Help us raise a burrowing owl!
The BC Wildlife Park is home to the largest burrowing owl breeding program in the world! Every year we raise burrowing owls at our centre which are then released into the grasslands of British Columbia in April when the owls are almost a year old!
Your donation of $5.00 can help us take care of one burrowing owl chick for a day! Or your donation of $35.00 can help us take care of one burrowing owl chick for a week at our centre!
Why should you help us raise a burrowing owl? Burrowing owls in British Columbia are critically endangered! Biologists have recently counted only 50 wild owl individuals in the grasslands of BC! These owls are an important part of our grassland ecosystem. Without them our grassland habitat will be out of balance!
What We Do
The BC Wildlife Park (BCWP) is working towards saving the Burrowing Owl from extinction.Our Species Survival Plan for the Endangered Burrowing Owl is to help stabilize a wild population in British Columbia.We are an active member of the Burrowing Owl Conservation Society (BOCS) of BC. Our goal is to achieve a stable and returning population of this migratory owl, habitat improvement and public education to prevent further habitat loss and destruction in BC's grasslands. The burrowing owl reintroduction program is a partnership between the BC Wildlife Park staff, the BOCS, the Ministry of Environment (MOE), many volunteers and private landowners in South and Central BC (Thompson- Nicola and Okanagan regions).
About the Owls
Burrowing Owls are small owls, less than 20cm tall, who migrate annually to the coast of Mexico and California.
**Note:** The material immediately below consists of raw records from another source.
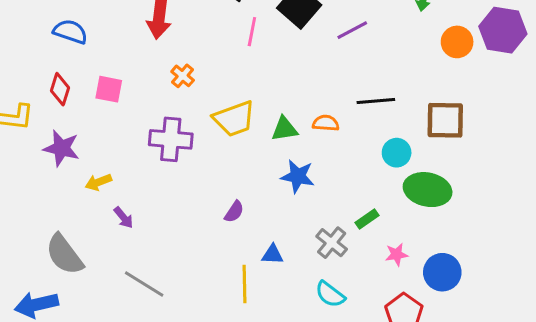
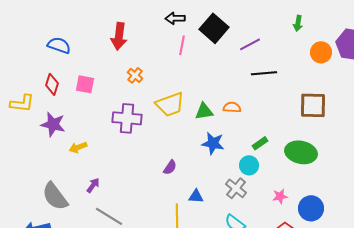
black line: (376, 101) -> (264, 73), moved
cyan circle: (397, 153) -> (249, 165), moved
purple arrow: (123, 218) -> (93, 185), moved, turned -105
green rectangle: (367, 219) -> (260, 143), moved

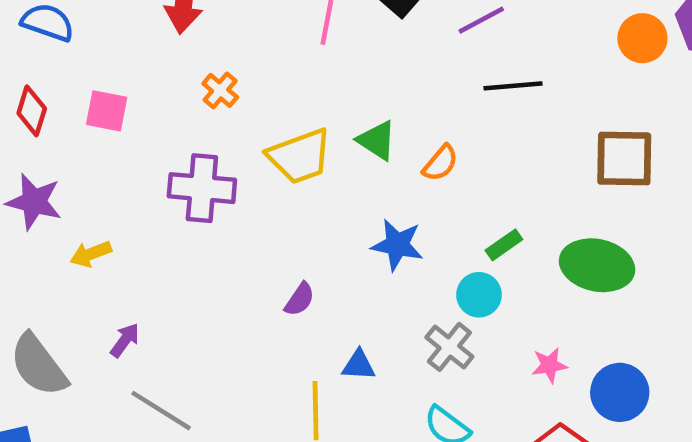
orange semicircle: (232, 107) -> (440, 163), turned 126
green triangle: (204, 111) -> (377, 140), moved, turned 42

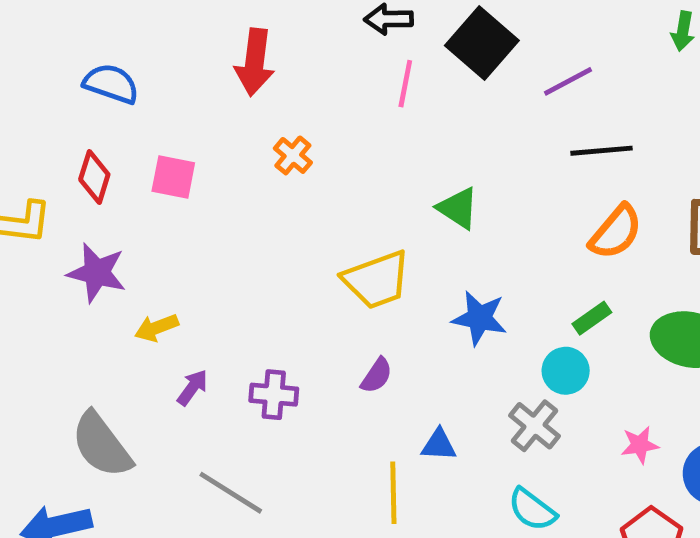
yellow trapezoid: (300, 156) -> (377, 280), moved
orange semicircle: (440, 163) -> (616, 232), moved, size x1.4
purple cross: (202, 188) -> (274, 395), moved, size x0.7
purple arrow: (125, 340) -> (192, 387), moved

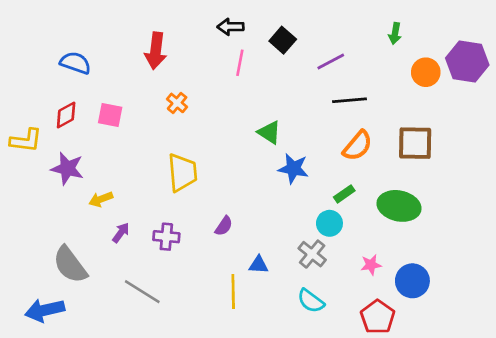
black square: (482, 43) -> (283, 40), size x0.7
red diamond: (94, 177) -> (66, 115), turned 44
yellow trapezoid: (377, 280) -> (182, 173), moved, turned -75
blue star: (479, 318) -> (293, 168), moved

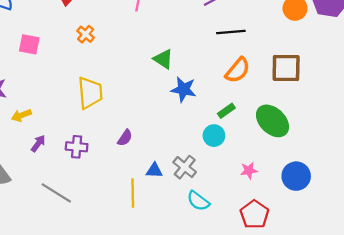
green ellipse: (399, 206) -> (272, 121), turned 32
gray cross: (312, 254) -> (185, 167), moved
blue circle: (412, 281) -> (296, 176), moved

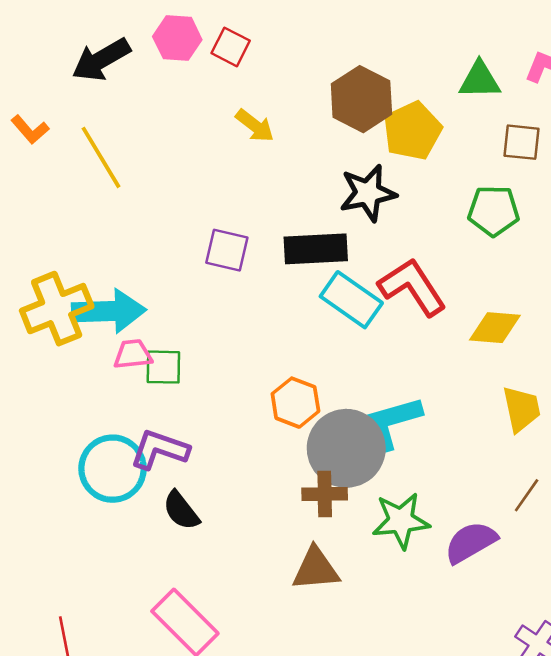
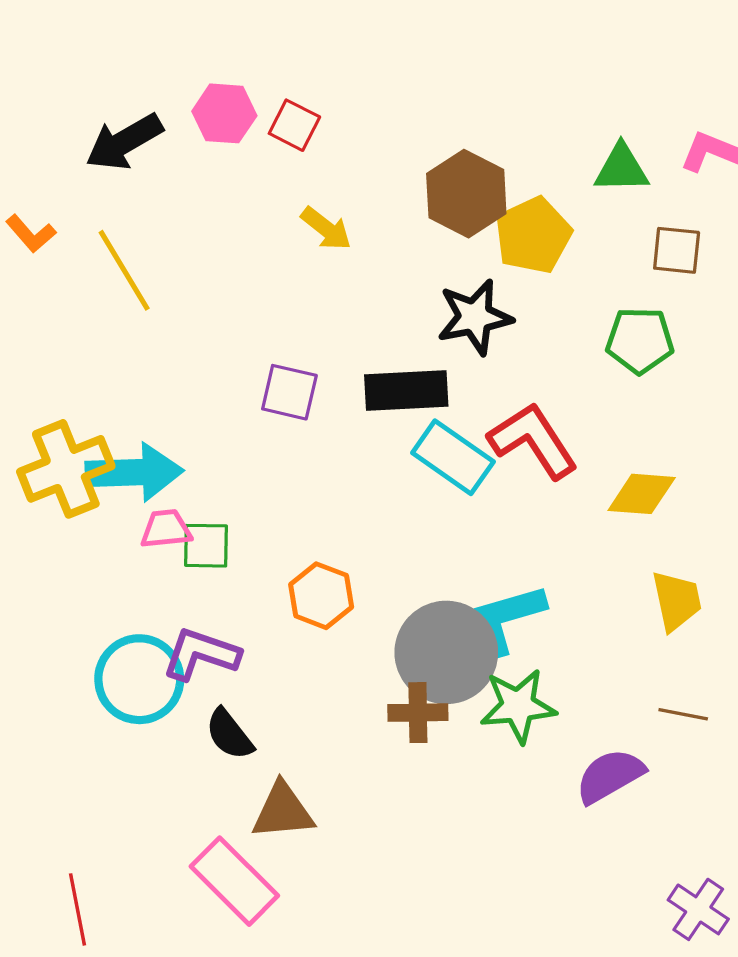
orange hexagon: (295, 403) -> (321, 596), moved
brown line: (527, 495) -> (683, 714), turned 66
green star: (401, 521) -> (518, 706), moved
brown triangle: (316, 569) -> (283, 811), moved

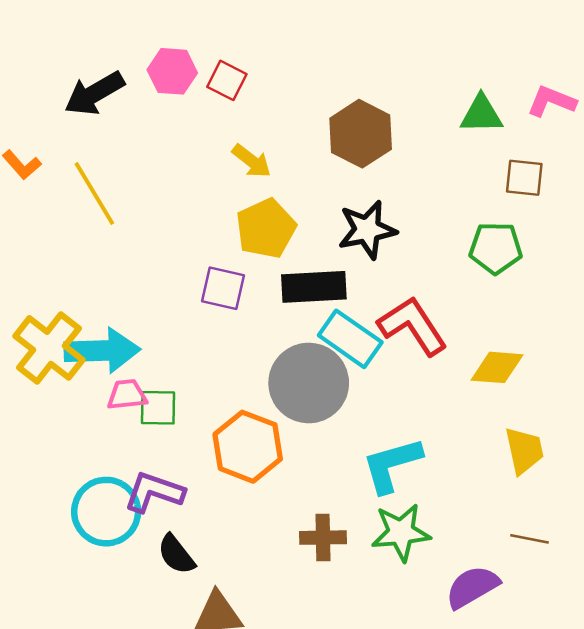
yellow pentagon: (533, 235) -> (266, 228), moved
yellow cross: (66, 469) -> (49, 348), turned -30
orange hexagon: (321, 596) -> (248, 447), size x1.4
gray circle: (446, 652) -> (309, 383), moved

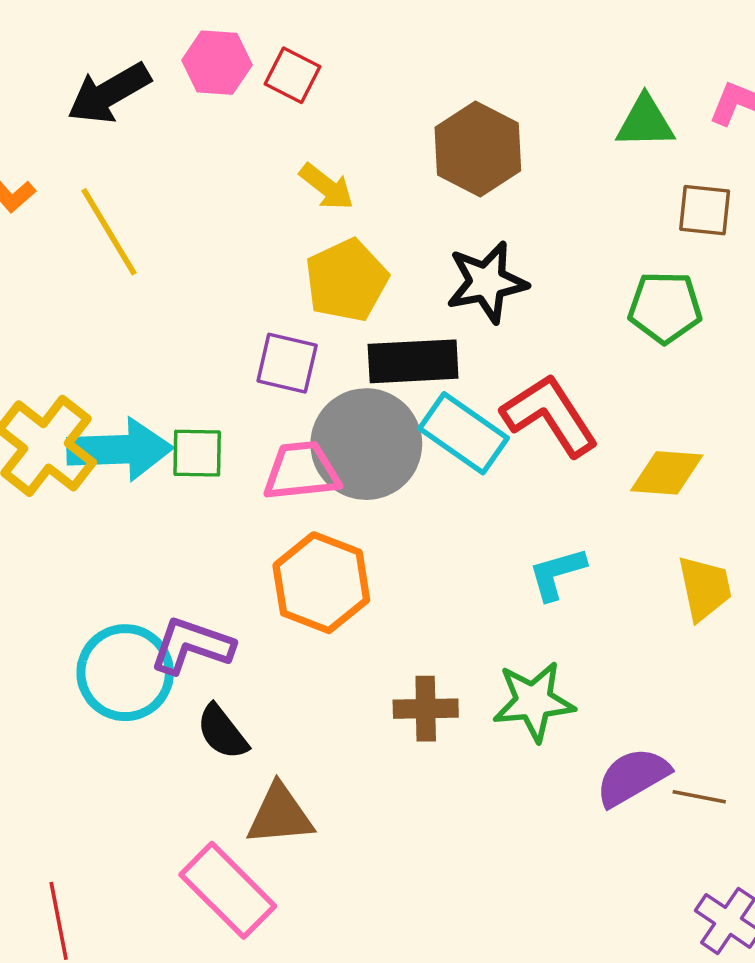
gray circle: (309, 383) -> (366, 444), moved
pink trapezoid: (127, 395) -> (301, 471), moved, size x1.4
green square: (158, 408) -> (197, 453), moved
cyan L-shape: (392, 465) -> (557, 574), moved, size x0.7
brown line: (529, 539) -> (699, 797), moved

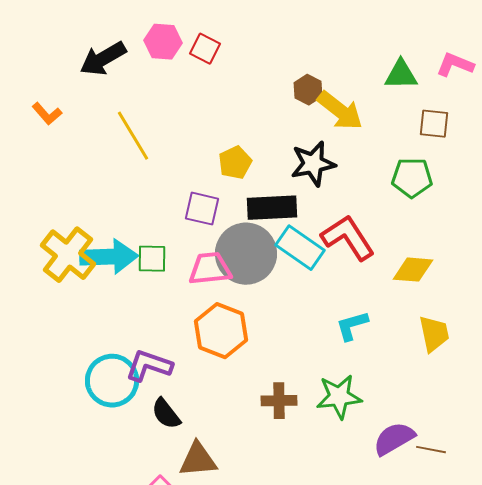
brown hexagon: (478, 149) -> (308, 90), size x0.6
yellow arrow: (327, 187) -> (340, 111), moved, size x1.5
yellow line: (109, 232) -> (133, 136), moved
yellow pentagon: (346, 280) -> (235, 163), size x0.7

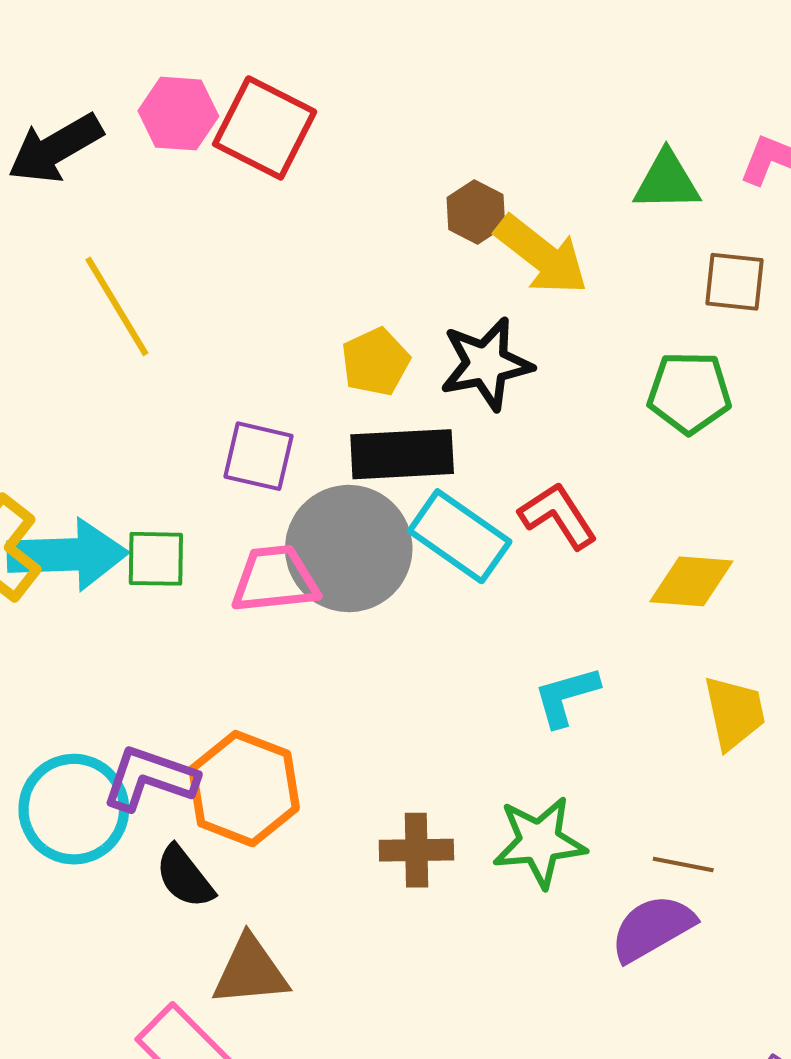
red square: (205, 49) -> (265, 128), size x1.6
yellow pentagon: (235, 163) -> (375, 362), moved
red L-shape: (348, 238) -> (558, 516), size x0.7
orange hexagon: (221, 331) -> (244, 789), moved
brown line: (431, 450) -> (683, 864), moved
Birds are an important indicator of ecosystem health and can play important roles within the food chain of the grasslands.Burrowing owls were extirpated (locally extinct) from the British Columbia grasslands by 1980, as their population steadily declined from the 1920’s; the beginning of large-scale agricultural practices in Western Canada. These are the only owls in North America that live in underground burrows dug by mammals. As fossorial (digging) mammals like the black-footed ferret, ground squirrels and marmots were killed off on farmlands, natural burrows became rare. Rat poisons, DDT, insecticides led to a reduced and changing food supply and mammal trapping and killing caused the scarcity of natural burrows which all led to the burrowing owl population crashing in the 1970’s.
About the Program
In the early 80’s and up to 1988, MOE translocated owls to BC without much success of those owls returning. In 1989, owls were brought into captivity in the BCWP and by 1990 we had established a breeding program with a new facility specifically designed for breeding a unique type of owl. In the early 90’s, owls were bred and 20+ owlets were released into artificial burrows in the grasslands each spring.
These artificial burrows are installed and maintained by volunteers with the BOCS. There have been over 1200 burrows installed in the wild since 1990 but with the annual maintenance required, many have disappeared into the earth. Around 400 artificial burrows are regularly maintained and still in use.In 2002 the BCWP constructed a larger breeding facility, and increased the offspring production from 20 to 50 each year with the ability to produce up to 100 offspring. As one of three facilities, we managed to produce half of the owls released to the wild each year. The design of the Burrowing Owl Recovery Centre was developed by staff at the British Columbia Wildlife Park. The facility and program is so successful that it has been copied by other facilities in North America.
In 2004, the BC Wildlife Park received an award of excellence from CAZA (Canada's Accredited Zoos and Aquariums) for our captive breeding program. Today, according to the National Burrowing Owl Team, the British Columbia Wildlife Park is a leader in captive breeding of Burrowing Owls for release and in fact, is the largest and most successful breeder of Burrowing Owls in North America.